# if u16 data type contains 0x1f then does this means its 0x1f00? so 8 bits 1f is in upper half of 16 bit field

I have u16 field in a code that assigned value like `0x1f` does this means `0x1f00`? can any one please tell me this. thanks. so 1f in upper half 8 bits of 16 bit field.

like 1f00
or 0001111100000000

### >Solution :

No, 0x1f is just another way of writing 31, so it does NOT mean 0x1f00, which is another way of writing 7936. (Tip: type "0x1f00 in decimal" into Google to verify this for yourself.)

It is correct to say that 0x1f is the same as 0x001f.

There is no standard data type named `u16`, but I suppose you might be talking about `uint16_t` from `stdint.h`. The C standard does not say exactly how a `uint16_t` is encoded as bits on your target machine, but most computers use a convention called "little endian", which means the number will be stored as two bytes, and the least-significant byte is first.

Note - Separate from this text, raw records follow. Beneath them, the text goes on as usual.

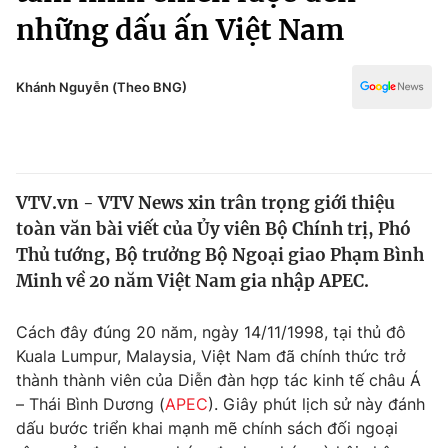
Chính trị
những dấu ấn Việt Nam
Truyền hình
Văn hóa - Giải trí
Xã hội
Y tế
Khánh Nguyễn (Theo BNG)
Đời sống
Pháp luật
Công nghệ
Giáo dục
Y tế
VTV.vn - VTV News xin trân trọng giới thiệu
toàn văn bài viết của Ủy viên Bộ Chính trị, Phó
Thế giới
Thủ tướng, Bộ trưởng Bộ Ngoại giao Phạm Bình
Tin tức
Minh về 20 năm Việt Nam gia nhập APEC.
Kinh tế
Thế giới đó đây
Cách đây đúng 20 năm, ngày 14/11/1998, tại thủ đô
Tài chính
Dữ liệu và đời sống
Kuala Lumpur, Malaysia, Việt Nam đã chính thức trở
Câu chuyện quốc tế
Thị trường
thành thành viên của Diễn đàn hợp tác kinh tế châu Á
– Thái Bình Dương (
APEC
). Giây phút lịch sử này đánh
Truyền hình
Góc doanh nghiệp
dấu bước triển khai mạnh mẽ chính sách đối ngoại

So a `uint16_t` with a value of 0x1f (also known as 0x001f) would be encoded as two bytes, in this order: 0x1f 0x00.

You can experiment with this for yourself by making a struct with some `uint16_t` members in them, setting them to different values, and then casting a pointer to that struct to type `uint8_t *`. Then use the pointer to read the byte values at different locations in the struct, to see exactly how your struct is stored in memory.